Dataset items

________________________________________

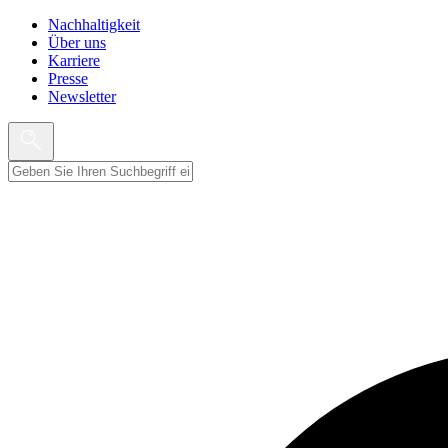
Nachhaltigkeit
Über uns
Karriere
Presse
Newsletter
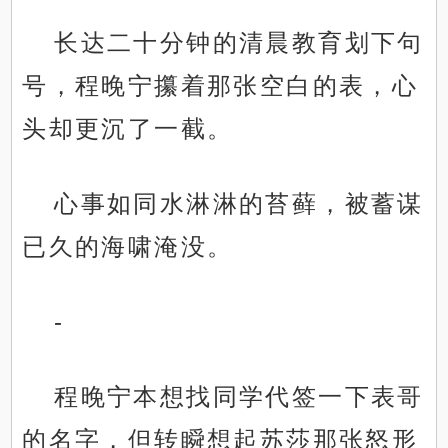
长达二十分钟的清晨教育划下句
号，程晚宁攥着那张空白的表，心
头却更沉了一截。
心事如同水淋淋的苔藓，被蓄谋
已久的海啸淹没。
-
程晚宁本想找同学代签一下表哥
的名字，但转瞬想起苏莎那张怒形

________________________________________

→ **Instructions to follow**: Exact reproduction of the entries above is what's needed; images stay out.

→ **The answer**:
Nachhaltigkeit
Über uns
Karriere
Presse
Newsletter
长达二十分钟的清晨教育划下句
号，程晚宁攥着那张空白的表，心
头却更沉了一截。
心事如同水淋淋的苔藓，被蓄谋
已久的海啸淹没。
-
程晚宁本想找同学代签一下表哥
的名字，但转瞬想起苏莎那张怒形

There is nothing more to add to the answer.